Quantitative futurist Webb, who studies emerging technologies and uses modeling to forecast how they will impact business and society, spoke to a packed auditorium about what’s on tech’s horizon. She said the story everybody is missing around AI is that consolidation in big tech is becoming even more entrenched, as none of it works without cloud services. We’re seeing “companies with very powerful tools, aligning themselves with tech companies who are also cloud providers,” she said. 

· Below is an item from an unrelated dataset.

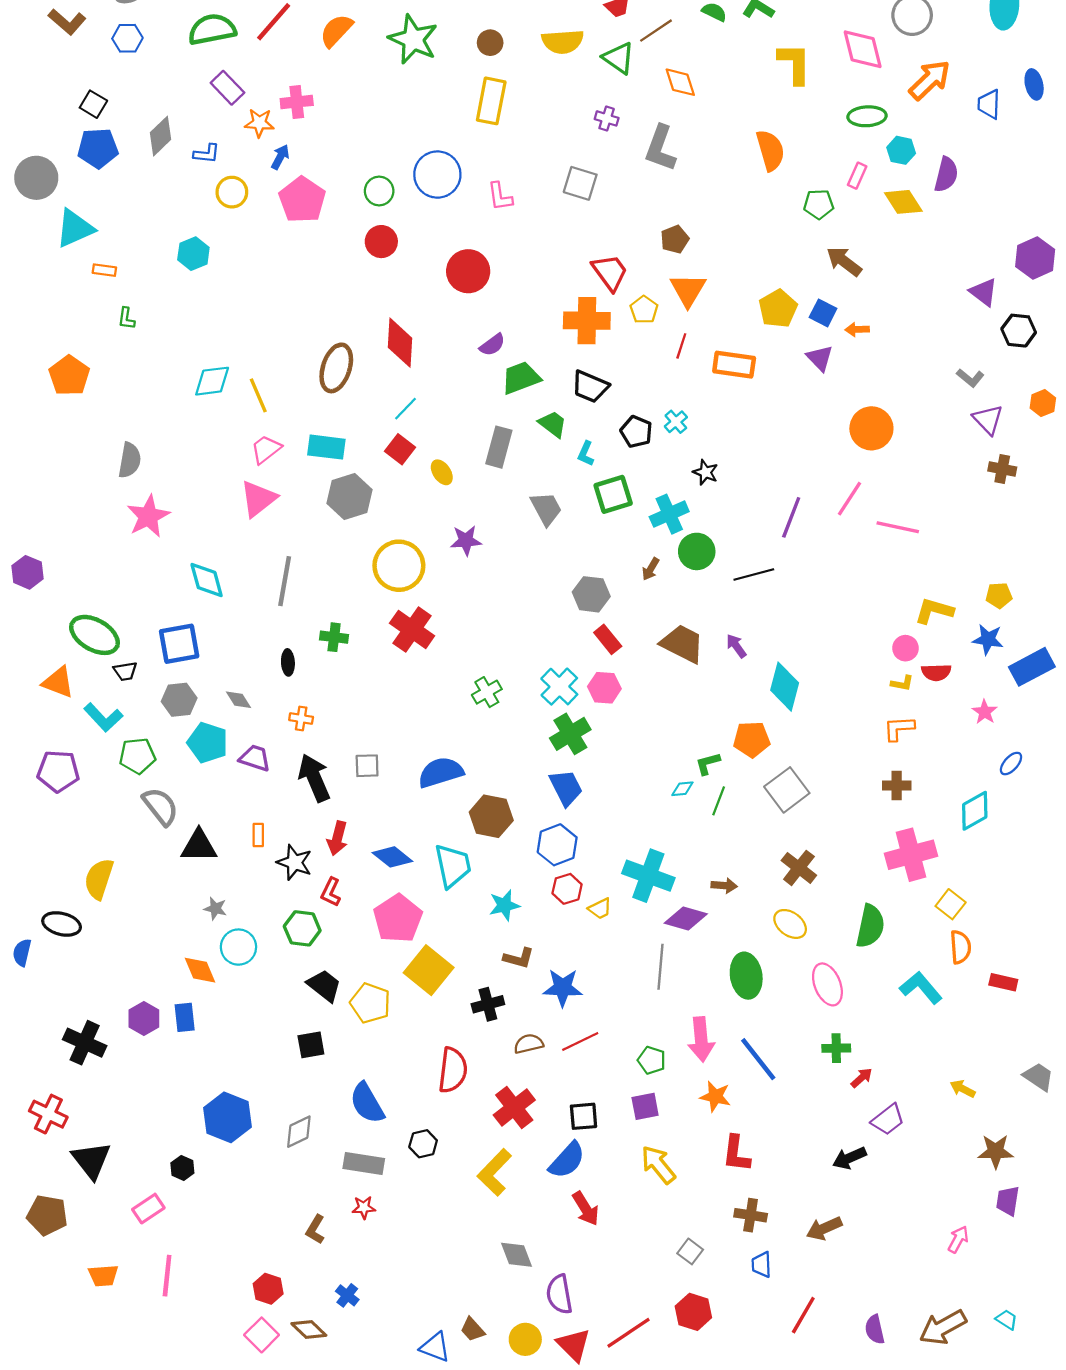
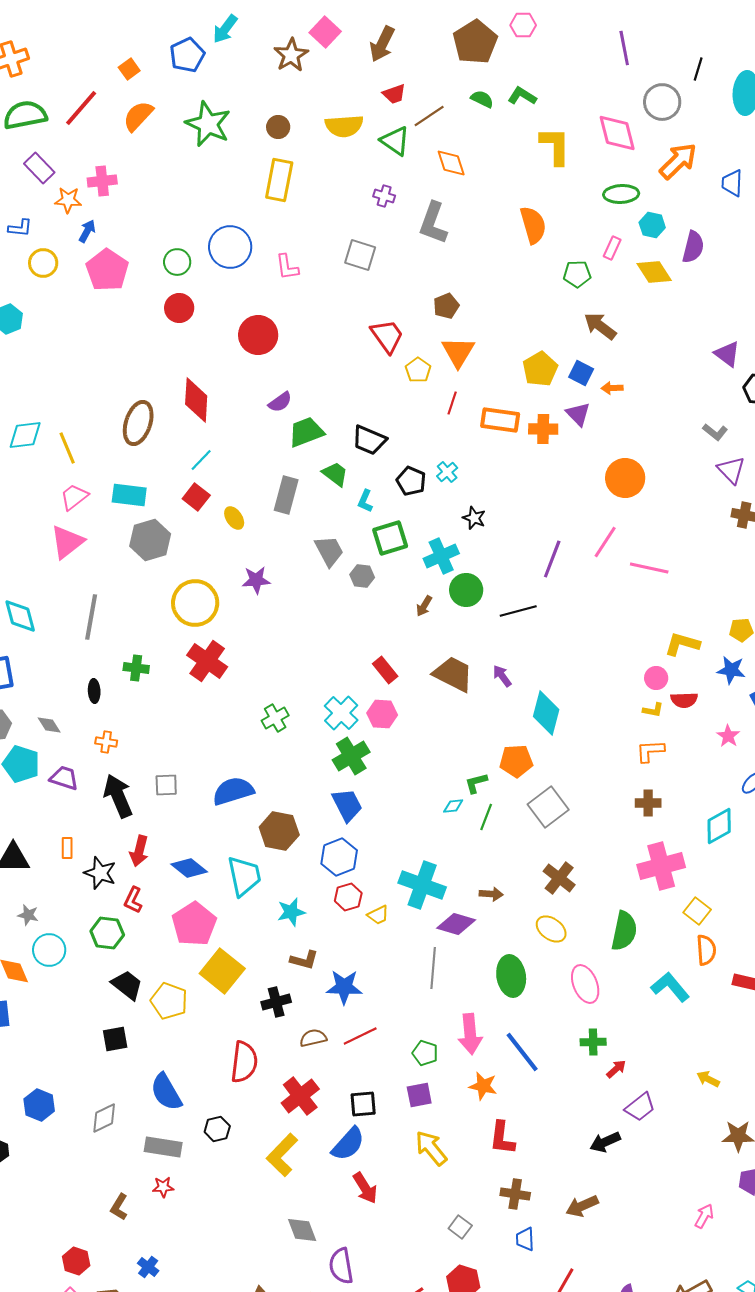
orange cross: (587, 321) -> (543, 429), moved, size x0.7
gray hexagon: (591, 594) -> (362, 576), moved, size x0.7
blue hexagon: (227, 1117) -> (39, 1105), size x0.7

Read More: Even Futurists Are Struggling to Predict The Future Impact of AI

Tesla’s Denholm argued that “the energy transition globally is Australia’s to lose” because the country is rich in all the minerals that go into batteries — lithium, copper, cobalt — and the casings, which are made of aluminum, bauxite and iron ore. Denholm, who also chairs the Technology Council of Australia, added the nation can become a tech powerhouse and has a good shot at being the first country to crack error-free quantum computing.

Read More: Tesla Urges Australia to Give Tax Credits for Battery Industry

The future of food was a hot topic, with even seemingly niche sessions attracting attendees. This included a panel about lab-grown meat presented by the head of Australian startup Vow (known for its woolly mammoth meatball), and another about what the next generation of food might look like for astronauts as the US, India and China look to send crewed missions back to the moon, and Elon Musk pursues his dream of establishing a colony on Mars. 

Read More: Edible Insects and Exotic Plants May Be the Future of Food

Meanwhile, a Wednesday panel on psychedelic-assisted therapy had to move to a larger venue at the last minute to accommodate the crowds — at least that’s what one festival-goer said while standing in a snaking line to get into the venue.

The growth and impact of AI was mentioned in most conversations, with Slack Technologies Inc. co-founder Cal Henderson calling it the most interesting technological stepchange in at least the last decade, noting companies have shifted away from discussing their NFT and metaverse strategies. 

ESG was another acronym on many people’s mind. Companies are still struggling with Scope 3 reporting obligations, which are emissions firms are indirectly responsible for in their value chains, said Dan Chesterman, who is responsible for technology and data at ASX Ltd., which operates Australia’s main stock exchange. 

Read More: Investors With $68 Trillion Target ‘Missing Link’ in CO2 Pledges

While it was the first time SXSW had ventured away from its regular host of Austin, Texas, it wasn’t immune to events back home in the US. The impact of Hollywood strikes were felt as more than 2,500 people listened to Kidman and producer Per Saari discuss their production company Blossom — but weren’t able to mention specific film and TV projects by name. 

They recounted their first meeting at a dinner party in 2004 over a game of charades, talked about the benefits of being able to access a huge global audience through streaming services, and touted their success rate in the notoriously fickle entertainment industry: “Everything has made investors their money back.”